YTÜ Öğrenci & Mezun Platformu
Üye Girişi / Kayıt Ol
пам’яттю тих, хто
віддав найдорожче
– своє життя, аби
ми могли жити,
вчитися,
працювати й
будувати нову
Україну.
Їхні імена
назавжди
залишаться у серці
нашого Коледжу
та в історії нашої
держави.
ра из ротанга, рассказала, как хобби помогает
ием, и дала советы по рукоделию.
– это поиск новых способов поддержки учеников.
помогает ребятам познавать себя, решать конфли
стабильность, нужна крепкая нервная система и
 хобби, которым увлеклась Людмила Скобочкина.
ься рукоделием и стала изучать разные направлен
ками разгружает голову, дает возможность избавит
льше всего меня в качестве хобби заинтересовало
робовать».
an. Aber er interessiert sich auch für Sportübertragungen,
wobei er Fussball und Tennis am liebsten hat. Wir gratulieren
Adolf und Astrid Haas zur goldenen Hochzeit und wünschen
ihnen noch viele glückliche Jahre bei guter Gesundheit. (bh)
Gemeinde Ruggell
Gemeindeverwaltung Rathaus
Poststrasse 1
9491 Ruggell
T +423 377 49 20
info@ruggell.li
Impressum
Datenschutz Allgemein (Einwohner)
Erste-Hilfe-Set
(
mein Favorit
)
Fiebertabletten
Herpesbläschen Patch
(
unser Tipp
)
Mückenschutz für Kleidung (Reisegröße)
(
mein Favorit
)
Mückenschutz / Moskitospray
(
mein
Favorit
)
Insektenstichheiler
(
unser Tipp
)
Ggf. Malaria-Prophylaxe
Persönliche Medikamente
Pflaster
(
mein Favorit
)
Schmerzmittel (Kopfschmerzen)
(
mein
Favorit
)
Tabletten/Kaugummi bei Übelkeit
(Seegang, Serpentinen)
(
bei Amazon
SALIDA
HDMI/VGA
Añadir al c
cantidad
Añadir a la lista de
_ _ _ _ _ _ _
# Task goal:
Your task is to print all of the records exactly.

# Task result:
YTÜ Öğrenci & Mezun Platformu
Üye Girişi / Kayıt Ol
пам’яттю тих, хто
віддав найдорожче
– своє життя, аби
ми могли жити,
вчитися,
працювати й
будувати нову
Україну.
Їхні імена
назавжди
залишаться у серці
нашого Коледжу
та в історії нашої
держави.
ра из ротанга, рассказала, как хобби помогает
ием, и дала советы по рукоделию.
– это поиск новых способов поддержки учеников.
помогает ребятам познавать себя, решать конфли
стабильность, нужна крепкая нервная система и
 хобби, которым увлеклась Людмила Скобочкина.
ься рукоделием и стала изучать разные направлен
ками разгружает голову, дает возможность избавит
льше всего меня в качестве хобби заинтересовало
робовать».
an. Aber er interessiert sich auch für Sportübertragungen,
wobei er Fussball und Tennis am liebsten hat. Wir gratulieren
Adolf und Astrid Haas zur goldenen Hochzeit und wünschen
ihnen noch viele glückliche Jahre bei guter Gesundheit. (bh)
Gemeinde Ruggell
Gemeindeverwaltung Rathaus
Poststrasse 1
9491 Ruggell
T +423 377 49 20
info@ruggell.li
Impressum
Datenschutz Allgemein (Einwohner)
Erste-Hilfe-Set
(
mein Favorit
)
Fiebertabletten
Herpesbläschen Patch
(
unser Tipp
)
Mückenschutz für Kleidung (Reisegröße)
(
mein Favorit
)
Mückenschutz / Moskitospray
(
mein
Favorit
)
Insektenstichheiler
(
unser Tipp
)
Ggf. Malaria-Prophylaxe
Persönliche Medikamente
Pflaster
(
mein Favorit
)
Schmerzmittel (Kopfschmerzen)
(
mein
Favorit
)
Tabletten/Kaugummi bei Übelkeit
(Seegang, Serpentinen)
(
bei Amazon
SALIDA
HDMI/VGA
Añadir al c
cantidad
Añadir a la lista de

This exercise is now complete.